When relocating to Spain with children, one of the difficult decisions that you have to make concerns their schooling. Any choices that you make will impact on your child's future and may determine a very different outcome to what might have been, had you stayed in the UK. For obvious reasons, the older the child, the more difficult the situation.
As an expat in Spain you have a few options : If you want your child to follow the British education system ( and ultimately take GCSE's and A-levels) than you will be looking for fee paying international schools. These tend to be bilingual, some with less emphasis on the Spanish language than others. With regards to language, they all use different timetables. Some might teach all in English, with one or two hours a day being taught in Spanish, others may do English in the morning and Spanish in the afternoon.
Such schools are increasingly popular with Spanish parents who want their children to learn English to a very good standard. Some international schools are more ‘International’ than others as nationalities generally include English, German, Russian, South American, Dutch and Spanish. Then there are others schools, particularly on the Costas which are almost exclusively English. The age range for international schools depends on the size of the school. Some cover pre-school to sixth form IE 3- 18, whereas other might only be 3 – 7. If at three, you feel that your child is too young for school, there are also international kindergartens that take children from 1 – 6.

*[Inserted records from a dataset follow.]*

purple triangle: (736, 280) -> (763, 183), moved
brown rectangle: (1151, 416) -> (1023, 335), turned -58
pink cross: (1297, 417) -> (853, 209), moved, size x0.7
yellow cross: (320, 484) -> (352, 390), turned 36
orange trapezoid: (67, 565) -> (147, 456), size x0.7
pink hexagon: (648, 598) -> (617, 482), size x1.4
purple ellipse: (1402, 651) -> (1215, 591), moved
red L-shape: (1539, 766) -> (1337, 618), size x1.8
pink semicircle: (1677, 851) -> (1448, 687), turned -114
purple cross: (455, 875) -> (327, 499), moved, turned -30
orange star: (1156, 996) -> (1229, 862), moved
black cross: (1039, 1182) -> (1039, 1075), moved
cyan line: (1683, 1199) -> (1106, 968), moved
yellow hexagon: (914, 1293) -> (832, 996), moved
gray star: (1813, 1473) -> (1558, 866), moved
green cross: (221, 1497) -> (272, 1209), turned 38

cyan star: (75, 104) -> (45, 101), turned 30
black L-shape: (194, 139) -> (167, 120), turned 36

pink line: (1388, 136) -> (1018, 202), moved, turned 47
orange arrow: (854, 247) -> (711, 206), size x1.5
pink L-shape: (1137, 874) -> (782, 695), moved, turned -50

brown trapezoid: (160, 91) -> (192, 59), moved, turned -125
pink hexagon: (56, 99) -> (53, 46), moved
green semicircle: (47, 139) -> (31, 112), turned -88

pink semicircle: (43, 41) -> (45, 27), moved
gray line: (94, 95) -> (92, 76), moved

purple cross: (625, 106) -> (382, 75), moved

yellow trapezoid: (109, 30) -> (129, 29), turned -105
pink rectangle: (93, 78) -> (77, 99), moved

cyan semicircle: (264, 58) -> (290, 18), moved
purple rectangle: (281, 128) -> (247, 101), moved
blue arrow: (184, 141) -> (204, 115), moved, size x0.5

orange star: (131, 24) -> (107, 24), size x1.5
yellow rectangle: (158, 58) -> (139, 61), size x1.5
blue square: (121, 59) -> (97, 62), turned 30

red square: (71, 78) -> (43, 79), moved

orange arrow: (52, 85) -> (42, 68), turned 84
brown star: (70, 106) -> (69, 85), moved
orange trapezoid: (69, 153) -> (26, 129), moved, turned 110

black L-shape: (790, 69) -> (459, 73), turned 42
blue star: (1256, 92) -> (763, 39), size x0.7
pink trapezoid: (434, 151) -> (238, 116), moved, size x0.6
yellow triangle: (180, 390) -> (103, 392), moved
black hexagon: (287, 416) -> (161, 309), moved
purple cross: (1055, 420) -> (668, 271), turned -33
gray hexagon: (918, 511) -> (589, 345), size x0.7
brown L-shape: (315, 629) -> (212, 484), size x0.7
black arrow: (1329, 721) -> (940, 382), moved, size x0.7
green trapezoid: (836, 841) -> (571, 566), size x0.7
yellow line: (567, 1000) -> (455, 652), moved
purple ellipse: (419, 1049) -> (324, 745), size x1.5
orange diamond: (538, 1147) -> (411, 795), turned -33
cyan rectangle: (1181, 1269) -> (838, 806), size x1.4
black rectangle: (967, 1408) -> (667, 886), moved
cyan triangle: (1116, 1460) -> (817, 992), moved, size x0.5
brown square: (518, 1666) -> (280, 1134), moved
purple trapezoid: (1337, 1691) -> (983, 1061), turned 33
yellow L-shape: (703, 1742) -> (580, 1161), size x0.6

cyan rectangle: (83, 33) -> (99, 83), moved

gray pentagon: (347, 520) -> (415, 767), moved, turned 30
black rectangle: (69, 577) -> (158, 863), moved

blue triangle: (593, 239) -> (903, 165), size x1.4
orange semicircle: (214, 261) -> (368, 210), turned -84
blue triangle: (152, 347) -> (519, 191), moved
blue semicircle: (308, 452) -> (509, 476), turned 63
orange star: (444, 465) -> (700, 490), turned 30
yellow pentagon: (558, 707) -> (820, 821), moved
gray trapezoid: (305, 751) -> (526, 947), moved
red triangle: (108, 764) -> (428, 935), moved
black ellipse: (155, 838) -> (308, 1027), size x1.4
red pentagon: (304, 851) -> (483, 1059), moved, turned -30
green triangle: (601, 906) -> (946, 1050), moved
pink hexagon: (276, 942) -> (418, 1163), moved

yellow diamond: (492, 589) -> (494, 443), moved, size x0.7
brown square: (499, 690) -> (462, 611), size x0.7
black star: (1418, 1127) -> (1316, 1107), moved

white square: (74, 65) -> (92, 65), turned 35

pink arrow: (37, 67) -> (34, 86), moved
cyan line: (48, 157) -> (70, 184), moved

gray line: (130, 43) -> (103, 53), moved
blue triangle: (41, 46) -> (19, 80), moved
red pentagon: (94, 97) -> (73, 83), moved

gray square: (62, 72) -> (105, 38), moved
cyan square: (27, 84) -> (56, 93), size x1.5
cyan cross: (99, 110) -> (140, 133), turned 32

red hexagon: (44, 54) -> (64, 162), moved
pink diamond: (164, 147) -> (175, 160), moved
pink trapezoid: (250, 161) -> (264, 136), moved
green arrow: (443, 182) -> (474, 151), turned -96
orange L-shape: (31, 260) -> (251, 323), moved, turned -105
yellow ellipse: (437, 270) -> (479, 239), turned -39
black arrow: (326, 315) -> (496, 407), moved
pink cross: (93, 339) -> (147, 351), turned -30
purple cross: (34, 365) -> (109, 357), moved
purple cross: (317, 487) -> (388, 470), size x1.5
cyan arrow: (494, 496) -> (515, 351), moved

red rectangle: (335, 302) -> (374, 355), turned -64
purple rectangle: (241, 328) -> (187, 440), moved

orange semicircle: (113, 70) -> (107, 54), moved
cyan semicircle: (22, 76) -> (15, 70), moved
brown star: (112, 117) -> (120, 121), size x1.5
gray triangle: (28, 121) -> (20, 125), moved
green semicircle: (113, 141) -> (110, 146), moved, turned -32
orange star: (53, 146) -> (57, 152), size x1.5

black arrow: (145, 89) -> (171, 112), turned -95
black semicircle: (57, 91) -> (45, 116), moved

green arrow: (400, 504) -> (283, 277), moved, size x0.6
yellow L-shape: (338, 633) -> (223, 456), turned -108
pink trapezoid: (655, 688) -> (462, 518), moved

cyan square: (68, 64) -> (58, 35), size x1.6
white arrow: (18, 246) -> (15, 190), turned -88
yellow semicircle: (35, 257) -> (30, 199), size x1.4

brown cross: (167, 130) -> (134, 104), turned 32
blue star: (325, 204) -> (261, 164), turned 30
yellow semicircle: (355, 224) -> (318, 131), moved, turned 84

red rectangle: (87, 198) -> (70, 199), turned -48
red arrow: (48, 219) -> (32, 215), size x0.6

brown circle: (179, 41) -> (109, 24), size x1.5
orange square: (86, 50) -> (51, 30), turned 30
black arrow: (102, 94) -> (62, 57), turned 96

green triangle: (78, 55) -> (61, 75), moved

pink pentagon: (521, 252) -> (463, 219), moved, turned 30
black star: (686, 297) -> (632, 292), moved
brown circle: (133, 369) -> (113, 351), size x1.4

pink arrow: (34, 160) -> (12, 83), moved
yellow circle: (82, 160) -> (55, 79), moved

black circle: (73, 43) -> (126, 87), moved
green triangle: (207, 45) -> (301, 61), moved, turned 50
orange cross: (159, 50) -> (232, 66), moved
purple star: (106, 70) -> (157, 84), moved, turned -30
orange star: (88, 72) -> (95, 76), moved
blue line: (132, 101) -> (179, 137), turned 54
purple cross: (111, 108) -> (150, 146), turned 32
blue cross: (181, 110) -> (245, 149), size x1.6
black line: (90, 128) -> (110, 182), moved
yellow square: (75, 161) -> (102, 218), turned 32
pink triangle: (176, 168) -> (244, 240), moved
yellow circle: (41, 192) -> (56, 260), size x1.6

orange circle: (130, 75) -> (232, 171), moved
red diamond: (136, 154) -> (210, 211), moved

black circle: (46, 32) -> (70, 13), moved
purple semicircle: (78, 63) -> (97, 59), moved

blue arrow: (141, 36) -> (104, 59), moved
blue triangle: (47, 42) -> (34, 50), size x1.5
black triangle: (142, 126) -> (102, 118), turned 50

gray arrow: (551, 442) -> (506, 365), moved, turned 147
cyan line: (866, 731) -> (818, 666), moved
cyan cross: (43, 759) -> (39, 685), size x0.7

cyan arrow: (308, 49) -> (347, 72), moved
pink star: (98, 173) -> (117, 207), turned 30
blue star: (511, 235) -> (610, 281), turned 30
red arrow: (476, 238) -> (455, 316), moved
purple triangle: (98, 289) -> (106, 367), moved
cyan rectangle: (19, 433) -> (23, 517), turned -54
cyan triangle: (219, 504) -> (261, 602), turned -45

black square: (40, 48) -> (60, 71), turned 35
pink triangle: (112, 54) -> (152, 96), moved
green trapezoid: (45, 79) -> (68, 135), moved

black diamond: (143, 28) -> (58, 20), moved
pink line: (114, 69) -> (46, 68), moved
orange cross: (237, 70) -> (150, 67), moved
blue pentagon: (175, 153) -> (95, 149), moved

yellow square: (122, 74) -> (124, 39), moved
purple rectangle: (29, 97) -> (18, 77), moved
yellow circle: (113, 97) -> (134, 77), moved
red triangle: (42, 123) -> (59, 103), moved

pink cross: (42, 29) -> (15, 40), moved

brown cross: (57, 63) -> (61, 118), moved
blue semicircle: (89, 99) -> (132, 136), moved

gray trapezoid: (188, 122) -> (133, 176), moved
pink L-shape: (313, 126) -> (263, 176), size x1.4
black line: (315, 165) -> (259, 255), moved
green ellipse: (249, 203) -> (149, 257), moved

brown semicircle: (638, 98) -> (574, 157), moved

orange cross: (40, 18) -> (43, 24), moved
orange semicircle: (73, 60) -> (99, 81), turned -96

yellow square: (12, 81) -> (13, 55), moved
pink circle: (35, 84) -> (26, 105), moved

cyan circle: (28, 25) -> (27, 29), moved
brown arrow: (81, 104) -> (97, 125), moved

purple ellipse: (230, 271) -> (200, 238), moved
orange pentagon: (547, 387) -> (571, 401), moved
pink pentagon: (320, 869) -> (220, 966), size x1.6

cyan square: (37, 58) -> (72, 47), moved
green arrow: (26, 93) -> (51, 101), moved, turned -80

There are also Spanish private schools, where children are taught entirely in Spanish and most of the other children in their class will be Spanish. They follow the Spanish system and are generally cheaper than the British international schools.
Finally, the "free" option is the state system otherwise known as public schools. Again, children will only be taught in Spanish with English taught as a foreign language - just as French usually is in the UK. The older the child, the more difficult it will be for him or her to adapt to a new language, system and culture. The attitude of the parents also plays a part in the adaptation period. It helps if the parents can speak Spanish and have an understanding of the Spanish culture in order to communicate with class teachers etc. Likewise, the ability to speak Spanish will also allow you to support your child with their homework, you will be able to read letters sent home which will not be in English and your child's school life will not be so alien to you. You also need to be prepared for the fact that in many areas schools may also conduct lessons and communicate with Parents in the Regional Language (Like Valenciano, Catalan and so on...)
Many people who send their children to the local state schools are proud that their children become completely bilingual. However, parents must not overlook that speaking English is one thing but reading and writing it is another.
At a Spanish State & Private schools your child will not be taught to read and write in English. It is up to the parents to ensure that the child learns to read and write in English outside of school time, as it is not the responsibility of the school. Private lessons in English are always a good idea to ensure that development of English is kept to a similar standard - your child may wish to attend University in the UK and as such would need to have a good standard of Written English!
Enrolling In A Spanish School
For your child to enrol in a Spanish State school, an interview is required with both the Child and the Parents and occasionally a brief exam will need to be undertaken to assess your childs exact knowledge of the Spanish Language.
As soon as you arrive in Spain you must have your child's education record officially verified through an official process (known as homologation or convalidation). This can be an expensive and lengthy process involving the confirmation of credits and marks for each year of schooling that they have received in the UK. The price depends on the number of years to be convalidated. In some towns there may be only one 'public notary' authorised to carry out the necessary work and consequently he usually charges a considerable amount. Without the necessary paperwork a child won't be accepted at a state school, irrespective of his qualifications (foreign qualifications such as the British GCSE aren't recognised in Spain). If possible, this process should be completed before arriving in Spain as a child may not be accepted at a school until the official papers (confirming convalidation) have been received and stamped by the Spanish Department of Education.
In Spain your child must attend a school that is within a certain distance from where you live, so if you have a preference for a particular school you will need to ensure that you live in it’s catchment area.
To enrol a child in a Spanish school you must provide your town hall with the following documents:
- Your child's birth certificate or passport with an official Spanish translation (if necessary)
- Proof of immunisation
- Empadomiento (Padron, if you have it) or some other proof of residence
- Proof of convalidation (See above)
You will be pleased to know that the above procedure does not appear to be followed in practice in most areas, but it pays to be aware of the official procedure to be prepared for all eventualities.